- Born: 20 January 1926 Chemnitz, Saxony, Germany
- Died: 13 September 1995 (aged 69) Weimar, Thuringia, Germany
- Occupation: Theatre Director

= Fritz Bennewitz =

German theatre director (1926–1995)

Fritz Bennewitz (20 January 1926 – 13 September 1995) was a German theatre director.

==Life==
Bennewitz was born in Chemnitz. His father was a train driver: his mother worked as a seamstress.

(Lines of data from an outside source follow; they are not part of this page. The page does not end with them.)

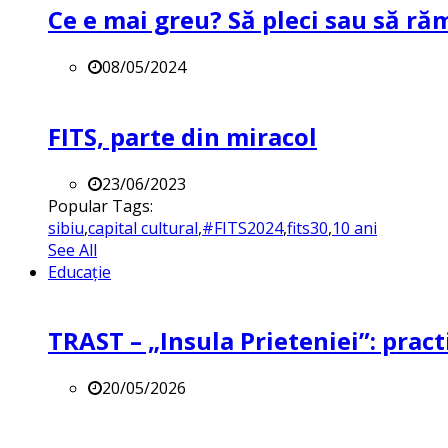
Ce e mai greu? Să pleci sau să ră
08/05/2024
FITS, parte din miracol
23/06/2023
Popular Tags:
sibiu
,
capital cultural
,
#FITS2024
,
fits30
,
10 ani
See All
Educație
TRAST – „Insula Prieteniei”: practi
20/05/2026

Between 1950 and 1953 he was a student of German studies (language, literature, linguistics) at Leipzig and of Theatre at the German Theatre Institute in Weimar. He went on to lecture on Aesthetics at the Leipzig Theatre Academy. He became a senior theatre director at Meiningen in 1955 where he remained till 1960, which was when he took a position as director at the German National Theatre at Weimar. Fritz Bennewitz became a corresponding member of the Berlin-based Academy of Arts in 1969 and a full member in 1974.

==Career highlights==
From as far back as 1957 Bennewitz showed his determination to promote the work of Bertolt Brecht beyond Berlin. By 1960 his Meiningen Court Theatre had become the second most important Brecht theatre in the German Democratic Republic. He brought his Meiningen production of The Threepenny Opera to Berlin for the 1958 Festival, where it was a great success.

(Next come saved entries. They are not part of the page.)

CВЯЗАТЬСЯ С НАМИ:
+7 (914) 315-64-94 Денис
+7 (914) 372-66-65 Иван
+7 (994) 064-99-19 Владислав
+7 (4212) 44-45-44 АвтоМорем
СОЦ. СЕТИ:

He was also known for his productions of the two parts of Goethe's Faust at Weimar in 1965-67, 1975–76 and 1981-82. In addition, he staged Faust with the Berliner Ensemble theatre company, both at the Deutsches Theater and at the Volksbühne theatre in Berlin. At the time of his death in September 1995 he had just started on rehearsals for a Faust production at the Meiningen theatre where he had started out as a director forty years earlier.

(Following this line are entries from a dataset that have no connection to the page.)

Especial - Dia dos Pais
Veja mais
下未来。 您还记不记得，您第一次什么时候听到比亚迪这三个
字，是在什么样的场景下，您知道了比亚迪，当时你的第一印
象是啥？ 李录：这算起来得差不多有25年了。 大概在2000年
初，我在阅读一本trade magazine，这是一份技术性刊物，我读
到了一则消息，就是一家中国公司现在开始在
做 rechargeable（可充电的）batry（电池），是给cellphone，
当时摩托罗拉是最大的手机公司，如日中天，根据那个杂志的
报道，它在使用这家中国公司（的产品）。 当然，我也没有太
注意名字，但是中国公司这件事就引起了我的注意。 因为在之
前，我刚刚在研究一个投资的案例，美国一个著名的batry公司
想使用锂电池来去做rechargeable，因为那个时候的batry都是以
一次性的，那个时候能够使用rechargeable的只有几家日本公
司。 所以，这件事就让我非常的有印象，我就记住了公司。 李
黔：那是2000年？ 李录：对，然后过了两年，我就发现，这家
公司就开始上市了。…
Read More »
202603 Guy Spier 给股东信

After 1970 he also became successful overseas, with more than twenty touring productions of works by Goethe, Brecht and Shakespeare in Latin America, Southeast Asia and in India where, in 1991, he received the Sangeet Natak Akademi Award. Starting in 1977, he also took to conducting "Brecht seminars" in the United States, India and the Philippines.

==Further appointment==
Reflecting his heightened profile internationally, Fritz Bennewitz became a consultant and then, in 1984, a vice-president of the International Theatre Institute.